= Beginning of Section =
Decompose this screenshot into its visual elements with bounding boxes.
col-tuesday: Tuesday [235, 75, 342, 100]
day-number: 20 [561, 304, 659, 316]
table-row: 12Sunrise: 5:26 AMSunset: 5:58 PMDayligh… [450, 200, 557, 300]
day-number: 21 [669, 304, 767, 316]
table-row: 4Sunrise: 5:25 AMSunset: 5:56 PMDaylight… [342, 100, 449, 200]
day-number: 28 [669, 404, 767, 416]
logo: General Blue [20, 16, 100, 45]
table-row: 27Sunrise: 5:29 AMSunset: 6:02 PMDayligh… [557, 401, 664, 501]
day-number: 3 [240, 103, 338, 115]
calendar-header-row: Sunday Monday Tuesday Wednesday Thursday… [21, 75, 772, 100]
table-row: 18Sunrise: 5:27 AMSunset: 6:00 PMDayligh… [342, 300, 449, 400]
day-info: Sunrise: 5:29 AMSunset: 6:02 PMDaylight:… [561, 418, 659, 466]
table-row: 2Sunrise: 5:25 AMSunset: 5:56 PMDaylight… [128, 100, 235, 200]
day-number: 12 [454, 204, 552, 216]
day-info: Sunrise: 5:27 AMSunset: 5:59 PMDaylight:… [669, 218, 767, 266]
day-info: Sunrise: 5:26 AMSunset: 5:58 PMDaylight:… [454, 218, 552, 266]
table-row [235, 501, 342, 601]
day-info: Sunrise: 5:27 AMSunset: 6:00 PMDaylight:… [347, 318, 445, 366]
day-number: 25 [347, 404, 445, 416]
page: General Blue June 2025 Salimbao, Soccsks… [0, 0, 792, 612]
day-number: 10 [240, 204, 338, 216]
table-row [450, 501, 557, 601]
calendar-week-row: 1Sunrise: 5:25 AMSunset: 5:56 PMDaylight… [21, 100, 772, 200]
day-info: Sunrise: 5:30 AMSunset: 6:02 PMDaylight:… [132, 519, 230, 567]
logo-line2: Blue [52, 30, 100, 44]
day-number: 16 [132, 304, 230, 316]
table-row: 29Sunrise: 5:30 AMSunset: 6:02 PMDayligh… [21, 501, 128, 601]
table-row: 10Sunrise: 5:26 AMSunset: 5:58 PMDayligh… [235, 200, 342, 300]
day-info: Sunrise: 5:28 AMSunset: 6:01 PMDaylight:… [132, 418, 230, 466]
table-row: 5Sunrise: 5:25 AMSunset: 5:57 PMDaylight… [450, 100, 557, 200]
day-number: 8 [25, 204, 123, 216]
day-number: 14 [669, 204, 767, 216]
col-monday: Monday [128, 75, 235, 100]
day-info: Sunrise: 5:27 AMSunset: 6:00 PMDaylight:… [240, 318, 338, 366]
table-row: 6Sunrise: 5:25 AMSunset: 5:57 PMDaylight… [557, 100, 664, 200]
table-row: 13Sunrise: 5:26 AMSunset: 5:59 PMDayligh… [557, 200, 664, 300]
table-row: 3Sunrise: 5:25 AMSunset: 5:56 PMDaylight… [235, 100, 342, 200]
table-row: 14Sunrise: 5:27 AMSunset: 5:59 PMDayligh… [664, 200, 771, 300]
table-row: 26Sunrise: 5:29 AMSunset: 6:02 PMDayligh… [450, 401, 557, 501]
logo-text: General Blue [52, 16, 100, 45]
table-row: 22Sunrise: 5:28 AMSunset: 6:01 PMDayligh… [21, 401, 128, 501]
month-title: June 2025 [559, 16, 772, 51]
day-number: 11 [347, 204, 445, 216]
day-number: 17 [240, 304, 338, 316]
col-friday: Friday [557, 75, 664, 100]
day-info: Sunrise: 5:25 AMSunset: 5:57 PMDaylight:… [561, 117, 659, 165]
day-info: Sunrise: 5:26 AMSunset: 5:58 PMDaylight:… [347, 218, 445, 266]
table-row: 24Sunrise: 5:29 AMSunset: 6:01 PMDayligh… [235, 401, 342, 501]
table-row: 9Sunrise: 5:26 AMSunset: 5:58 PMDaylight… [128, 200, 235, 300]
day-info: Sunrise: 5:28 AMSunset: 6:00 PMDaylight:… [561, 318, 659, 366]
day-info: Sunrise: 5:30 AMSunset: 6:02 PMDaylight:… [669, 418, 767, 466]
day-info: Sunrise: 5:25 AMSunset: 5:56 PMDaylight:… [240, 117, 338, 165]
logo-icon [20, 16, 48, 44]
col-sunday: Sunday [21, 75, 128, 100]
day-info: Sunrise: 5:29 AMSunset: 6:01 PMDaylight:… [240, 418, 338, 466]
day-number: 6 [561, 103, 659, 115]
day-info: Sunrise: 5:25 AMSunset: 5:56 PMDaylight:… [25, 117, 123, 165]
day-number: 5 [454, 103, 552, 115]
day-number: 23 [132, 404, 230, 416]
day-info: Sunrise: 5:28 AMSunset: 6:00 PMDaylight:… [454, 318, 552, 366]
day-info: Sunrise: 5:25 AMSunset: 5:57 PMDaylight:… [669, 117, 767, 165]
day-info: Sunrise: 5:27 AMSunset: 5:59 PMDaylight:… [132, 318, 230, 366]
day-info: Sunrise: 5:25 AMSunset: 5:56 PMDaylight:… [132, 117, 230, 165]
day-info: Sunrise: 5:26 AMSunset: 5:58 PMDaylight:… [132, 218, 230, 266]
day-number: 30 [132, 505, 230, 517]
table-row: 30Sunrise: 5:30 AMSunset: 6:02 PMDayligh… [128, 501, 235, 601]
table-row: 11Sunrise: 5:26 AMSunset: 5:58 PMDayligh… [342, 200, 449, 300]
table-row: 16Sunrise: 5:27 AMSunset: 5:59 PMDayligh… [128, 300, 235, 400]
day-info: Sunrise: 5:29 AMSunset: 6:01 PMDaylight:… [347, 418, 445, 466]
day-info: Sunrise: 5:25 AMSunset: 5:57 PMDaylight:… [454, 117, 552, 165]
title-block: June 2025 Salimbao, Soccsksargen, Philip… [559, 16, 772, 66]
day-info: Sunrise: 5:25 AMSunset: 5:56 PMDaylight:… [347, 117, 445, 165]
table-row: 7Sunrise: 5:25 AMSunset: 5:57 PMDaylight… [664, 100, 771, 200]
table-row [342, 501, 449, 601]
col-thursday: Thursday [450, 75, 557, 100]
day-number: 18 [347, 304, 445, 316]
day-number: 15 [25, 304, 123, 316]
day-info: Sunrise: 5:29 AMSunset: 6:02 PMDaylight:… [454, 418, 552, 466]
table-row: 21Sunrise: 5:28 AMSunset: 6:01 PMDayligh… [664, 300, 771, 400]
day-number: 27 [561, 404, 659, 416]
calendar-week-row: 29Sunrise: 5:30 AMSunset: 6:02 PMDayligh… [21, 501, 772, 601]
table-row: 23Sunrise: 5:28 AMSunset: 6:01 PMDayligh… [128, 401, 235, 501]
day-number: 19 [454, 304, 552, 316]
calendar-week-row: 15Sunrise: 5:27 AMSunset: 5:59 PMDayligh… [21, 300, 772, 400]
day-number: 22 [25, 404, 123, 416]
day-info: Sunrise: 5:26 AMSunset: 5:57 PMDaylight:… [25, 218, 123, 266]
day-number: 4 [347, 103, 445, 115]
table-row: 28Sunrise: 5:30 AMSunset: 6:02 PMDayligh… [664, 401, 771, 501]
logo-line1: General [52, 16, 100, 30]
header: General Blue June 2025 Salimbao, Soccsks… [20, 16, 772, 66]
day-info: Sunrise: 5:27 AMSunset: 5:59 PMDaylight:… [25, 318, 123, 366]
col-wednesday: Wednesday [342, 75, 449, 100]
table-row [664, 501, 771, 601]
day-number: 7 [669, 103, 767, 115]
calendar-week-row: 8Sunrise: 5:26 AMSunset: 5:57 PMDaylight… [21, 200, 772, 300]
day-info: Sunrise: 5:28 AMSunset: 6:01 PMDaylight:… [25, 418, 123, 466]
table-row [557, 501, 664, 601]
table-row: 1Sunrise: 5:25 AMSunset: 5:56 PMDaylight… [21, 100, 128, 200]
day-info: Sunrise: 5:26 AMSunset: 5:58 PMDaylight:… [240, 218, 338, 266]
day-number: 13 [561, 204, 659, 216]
= End of Section =
= Beginning of Section =
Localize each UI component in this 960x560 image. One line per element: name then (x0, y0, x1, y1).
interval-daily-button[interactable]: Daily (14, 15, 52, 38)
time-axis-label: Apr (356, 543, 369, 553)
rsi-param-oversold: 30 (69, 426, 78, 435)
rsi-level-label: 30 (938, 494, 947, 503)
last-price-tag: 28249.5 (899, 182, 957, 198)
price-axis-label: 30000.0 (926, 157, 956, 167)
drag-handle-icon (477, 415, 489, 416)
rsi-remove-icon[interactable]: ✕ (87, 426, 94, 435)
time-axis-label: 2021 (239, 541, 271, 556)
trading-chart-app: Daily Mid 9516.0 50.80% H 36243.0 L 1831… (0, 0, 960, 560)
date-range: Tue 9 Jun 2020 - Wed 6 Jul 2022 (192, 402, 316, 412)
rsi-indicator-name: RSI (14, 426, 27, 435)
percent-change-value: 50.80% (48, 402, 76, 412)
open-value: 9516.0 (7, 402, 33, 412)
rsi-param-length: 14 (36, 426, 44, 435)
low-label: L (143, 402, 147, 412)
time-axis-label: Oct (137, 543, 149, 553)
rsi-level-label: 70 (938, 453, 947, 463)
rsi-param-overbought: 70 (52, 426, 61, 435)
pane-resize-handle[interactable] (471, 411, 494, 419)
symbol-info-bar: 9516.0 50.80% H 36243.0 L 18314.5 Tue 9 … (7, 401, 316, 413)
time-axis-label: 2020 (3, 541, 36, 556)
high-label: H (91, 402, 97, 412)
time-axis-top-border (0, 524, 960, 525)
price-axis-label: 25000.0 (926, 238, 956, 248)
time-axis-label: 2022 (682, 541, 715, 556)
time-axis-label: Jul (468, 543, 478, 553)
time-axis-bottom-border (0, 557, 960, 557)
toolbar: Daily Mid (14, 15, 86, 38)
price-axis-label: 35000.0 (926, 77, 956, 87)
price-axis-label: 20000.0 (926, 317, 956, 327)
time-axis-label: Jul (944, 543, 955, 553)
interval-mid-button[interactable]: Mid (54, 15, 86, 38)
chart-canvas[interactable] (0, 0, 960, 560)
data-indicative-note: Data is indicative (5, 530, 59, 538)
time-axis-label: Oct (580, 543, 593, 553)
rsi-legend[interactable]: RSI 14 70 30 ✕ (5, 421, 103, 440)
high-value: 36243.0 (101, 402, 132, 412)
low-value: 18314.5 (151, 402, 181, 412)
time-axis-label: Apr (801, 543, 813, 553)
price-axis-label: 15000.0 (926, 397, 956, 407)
= End of Section =
● Exercise goal
Locate the word "border" in the records and collect each line it appears in.

● Exercise result
time-axis-top-border (0, 524, 960, 525)
time-axis-bottom-border (0, 557, 960, 557)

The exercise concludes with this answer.